"ANYBODY got a BB gun?"

Outside the Montgomery College Planetarium after a recent Saturday night lecture, a nearby streetlight was giving the small group clustered around a telescope an introduction to light pollution as well as planetary observation.

The two often go together. That's one reason so many planetarium programs, like Sean O'Brien's "The Stars Tonight" at the National Air and Space Museum, begin with a comparison of how the night sky looks in or near cities and how it looks in the country. When he darkens the sky the audience gasps as the stars overhead snap into vivid relief.

The contrast isn't so stark in other parts of the country. In cities like Flagstaff, Ariz., where astronomy plays a more important role in the local economy -- it's home to several observatories, including the Lowell Observatory, best known for the discovery of Pluto -- light pollution ordinances make it possible to get a better look at the stars. "The sky in downtown Flagstaff is darker than anywhere within a three-hour drive of Washington, D.C.," the U.S. Naval Observatory's Geoff Chester says.

Light pollution doesn't mean there's too much light; it means there's too much light shining upward, where it's not needed. Most of it is produced by county and city lighting, and can be significantly reduced by adopting simple measures like switching to fluorescent or low-pressure sodium bulbs and using shielded, mirrored fixtures that direct light at the ground.

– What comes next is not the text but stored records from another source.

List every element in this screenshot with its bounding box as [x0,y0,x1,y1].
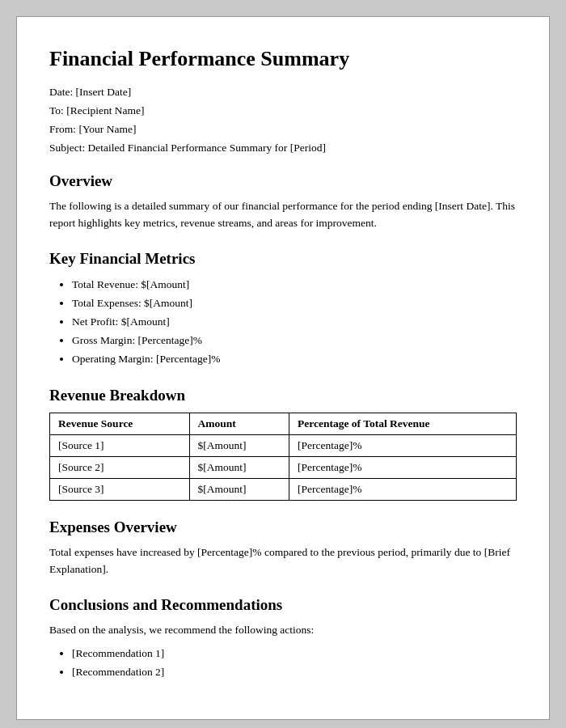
list-item: Total Expenses: $[Amount] [72,294,517,313]
key-metrics-heading: Key Financial Metrics [49,250,517,268]
revenue-breakdown-heading: Revenue Breakdown [49,387,517,404]
list-item: Net Profit: $[Amount] [72,313,517,332]
meta-subject: Subject: Detailed Financial Performance … [49,142,517,154]
key-metrics-list: Total Revenue: $[Amount] Total Expenses:… [72,276,517,369]
document-container: Financial Performance Summary Date: [Ins… [16,16,550,720]
expenses-heading: Expenses Overview [49,518,517,536]
table-cell-percentage: [Percentage]% [289,478,516,500]
list-item: Total Revenue: $[Amount] [72,276,517,294]
list-item: [Recommendation 1] [72,645,517,663]
table-cell-source: [Source 3] [50,478,190,500]
table-cell-source: [Source 2] [50,456,190,478]
table-header-amount: Amount [189,413,289,434]
table-header-row: Revenue Source Amount Percentage of Tota… [50,413,517,434]
overview-heading: Overview [49,172,517,190]
table-row: [Source 2] $[Amount] [Percentage]% [50,456,517,478]
table-cell-percentage: [Percentage]% [289,434,516,456]
table-cell-amount: $[Amount] [189,478,289,500]
conclusions-intro: Based on the analysis, we recommend the … [49,622,517,639]
overview-body: The following is a detailed summary of o… [49,198,517,232]
table-header-percentage: Percentage of Total Revenue [289,413,516,434]
revenue-table: Revenue Source Amount Percentage of Tota… [49,413,517,501]
meta-date: Date: [Insert Date] [49,86,517,99]
table-row: [Source 3] $[Amount] [Percentage]% [50,478,517,500]
meta-from: From: [Your Name] [49,123,517,136]
conclusions-list: [Recommendation 1] [Recommendation 2] [72,645,517,682]
meta-to: To: [Recipient Name] [49,104,517,117]
table-cell-amount: $[Amount] [189,434,289,456]
list-item: [Recommendation 2] [72,663,517,682]
expenses-body: Total expenses have increased by [Percen… [49,544,517,578]
table-cell-percentage: [Percentage]% [289,456,516,478]
table-header-source: Revenue Source [50,413,190,434]
document-title: Financial Performance Summary [49,46,517,71]
list-item: Gross Margin: [Percentage]% [72,332,517,350]
conclusions-heading: Conclusions and Recommendations [49,596,517,614]
table-cell-amount: $[Amount] [189,456,289,478]
table-cell-source: [Source 1] [50,434,190,456]
list-item: Operating Margin: [Percentage]% [72,350,517,369]
table-row: [Source 1] $[Amount] [Percentage]% [50,434,517,456]
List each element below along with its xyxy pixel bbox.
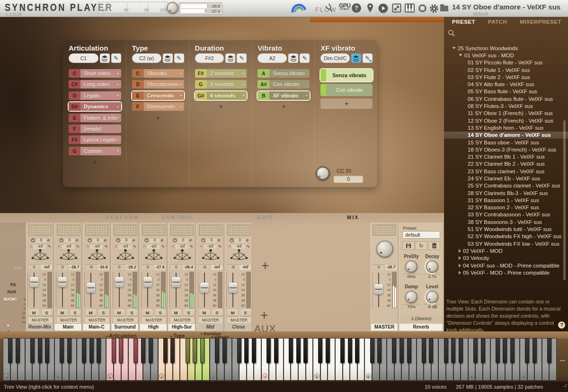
phase-icon[interactable]: ⌀ [76, 238, 78, 242]
power-icon[interactable] [88, 238, 92, 242]
black-key[interactable] [451, 338, 455, 363]
pan-control[interactable] [59, 249, 78, 261]
channel-vol-value[interactable]: -6 [199, 264, 210, 270]
keyswitch-slot[interactable]: D#Dynamics▸ [69, 102, 121, 111]
channel-fader[interactable]: 1201224364860 [27, 272, 54, 308]
aux-rail-label[interactable]: AUX [7, 289, 16, 294]
power-icon[interactable] [59, 238, 63, 242]
channel-fader[interactable]: 1201224364860 [197, 272, 224, 308]
black-key[interactable] [170, 338, 175, 363]
rail-minus[interactable]: - [4, 323, 5, 328]
keyswitch-slot[interactable]: G3 seconds▸ [195, 80, 247, 89]
tree-item[interactable]: 08 SY Flutes-3 - VelXF sus [444, 102, 568, 109]
tree-item[interactable]: 04 SY Alto flute - VelXF sus [444, 80, 568, 88]
trim-value[interactable]: 0 [93, 238, 103, 243]
sidebar-tab-mixerpreset[interactable]: MIXERPRESET [520, 19, 561, 25]
black-key[interactable] [45, 338, 49, 363]
sidebar-scrollbar[interactable] [563, 120, 566, 280]
wave-icon[interactable]: ∿ [104, 244, 108, 249]
solo-button[interactable]: S [98, 310, 109, 316]
add-slot-button[interactable]: + [320, 98, 373, 109]
layers-icon[interactable] [288, 53, 298, 63]
black-key[interactable] [355, 338, 359, 363]
tree-item[interactable]: 01 SY Piccolo flute - VelXF sus [444, 59, 568, 66]
trim-value[interactable]: 0 [64, 238, 75, 243]
edit-pencil-icon[interactable]: ✎ [237, 53, 247, 63]
reverb-channel-mode[interactable]: 1 (Stereo) [401, 315, 441, 321]
trim-value[interactable]: 0 [178, 238, 188, 243]
tree-item[interactable]: 02 SY Flute 1 - VelXF sus [444, 66, 568, 73]
fader-thumb[interactable] [374, 284, 383, 294]
fader-thumb[interactable] [87, 283, 95, 293]
tree-item[interactable]: 21 SY Clarinet Bb 1 - VelXF sus [444, 153, 568, 160]
trim-value[interactable]: 0 [121, 238, 132, 243]
tree-item[interactable]: 11 SY Oboe 1 (French) - VelXF sus [444, 110, 568, 117]
solo-button[interactable]: S [42, 310, 52, 316]
channel-output[interactable]: MASTER [57, 317, 80, 323]
keyswitch-slot[interactable]: FDiminuendo▸ [132, 102, 184, 111]
solo-button[interactable]: S [240, 310, 251, 316]
cut-value[interactable]: -inf [33, 244, 46, 249]
phase-icon[interactable]: ⌀ [47, 238, 50, 242]
edit-pencil-icon[interactable]: ✎ [174, 53, 184, 63]
keyswitch-slot[interactable]: GCustom▸ [69, 147, 121, 155]
channel-fader[interactable]: 1201224364860 [112, 272, 139, 308]
black-key[interactable] [60, 338, 64, 363]
channel-output[interactable]: MASTER [28, 317, 52, 323]
black-key[interactable] [348, 338, 352, 363]
keyswitch-slot[interactable]: BXF vibrato▸ [257, 91, 310, 100]
mute-button[interactable]: M [57, 310, 68, 316]
cut-value[interactable]: -inf [62, 244, 75, 249]
black-key[interactable] [97, 338, 101, 363]
add-slot-button[interactable]: + [195, 102, 247, 111]
tree-item[interactable]: 05 VelXF - MOD - Prime compatible [444, 269, 568, 276]
pan-control[interactable] [230, 249, 248, 261]
phase-icon[interactable]: ⌀ [104, 238, 106, 242]
collapse-arrow-icon[interactable] [452, 47, 456, 49]
headphone-icon[interactable]: ∩ [171, 244, 175, 249]
solo-button[interactable]: S [212, 310, 222, 316]
channel-vol-value[interactable]: -6 [85, 264, 97, 270]
mute-button[interactable]: M [199, 310, 210, 316]
edit-pencil-icon[interactable]: ✎ [300, 53, 310, 63]
resize-grip[interactable] [564, 386, 565, 387]
master-fader[interactable]: 1201224364860 [371, 272, 399, 308]
keyswitch-slot[interactable]: ASenza vibrato [257, 69, 310, 78]
black-key[interactable] [82, 338, 86, 363]
black-key[interactable] [496, 338, 500, 363]
pan-control[interactable] [116, 249, 135, 261]
black-key[interactable] [289, 338, 293, 363]
channel-name[interactable]: High [140, 324, 167, 330]
channel-name[interactable]: Main-C [83, 324, 110, 330]
black-key[interactable] [38, 338, 42, 363]
edit-add-button[interactable]: + [261, 258, 269, 273]
add-slot-button[interactable]: + [257, 102, 310, 111]
piano-keyboard[interactable]: -10123456789 [3, 338, 557, 381]
mute-button[interactable]: M [86, 310, 96, 316]
phase-icon[interactable]: ⌀ [189, 238, 192, 242]
phase-icon[interactable]: ⌀ [133, 238, 135, 242]
tree-item[interactable]: 25 Synchron Woodwinds [444, 45, 568, 52]
channel-fader[interactable]: 1201224364860 [55, 272, 82, 308]
black-key[interactable] [407, 338, 411, 363]
cc-knob[interactable] [316, 166, 330, 180]
headphone-icon[interactable]: ∩ [29, 244, 33, 249]
layers-icon[interactable] [225, 53, 235, 63]
knob-control[interactable] [405, 291, 417, 303]
power-icon[interactable] [31, 238, 35, 242]
wave-icon[interactable]: ∿ [161, 244, 165, 249]
headphone-icon[interactable]: ∩ [228, 244, 231, 249]
knob-control[interactable] [426, 260, 438, 273]
tree-item[interactable]: 03 Velocity [444, 255, 568, 262]
tree-item[interactable]: 51 SY Woodwinds tutti - VelXF sus [444, 225, 568, 232]
solo-button[interactable]: S [155, 310, 166, 316]
trim-value[interactable]: 0 [150, 238, 160, 243]
loaded-preset-title[interactable]: 14 SY Oboe d'amore - VelXF sus [452, 3, 566, 11]
trim-value[interactable]: 0 [235, 238, 245, 243]
fader-thumb[interactable] [30, 277, 38, 287]
black-key[interactable] [547, 338, 551, 363]
xf-slot[interactable]: Senza vibrato [320, 69, 373, 81]
xf-slot[interactable]: Con vibrato [320, 84, 373, 96]
channel-vol-value[interactable]: -6 [227, 264, 239, 270]
black-key[interactable] [89, 338, 94, 363]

Such changes do more than make astronomers happy. "Most people don't realize that we could save an enormous amount of energy -- and money -- if we used the right kind of light," says Chester. In Tucson, where there is also a cluster of major observatories, a city retrofit of the lighting system paid for itself in three years. (The International Dark Sky Association is, not coincidentally, headquartered there.)

To the consternation of the Washington area astronomy community, legislative budget cuts in Virginia recently barred nighttime access to one of the area's darkest observing sites: Sky Meadows State Park in Delaplane. Organizers hope to relocate the park's popular star parties, which drew as many as 600 people. "Finding another place that even comes close will be difficult," says O'Brien.

So, what's a local stargazer to do? Montgomery College Planetarium director Harold Williams recommends a trip to Little Bennet Park near Clarksburg. "It's the last place in Montgomery County where you can see the Milky Way," he says.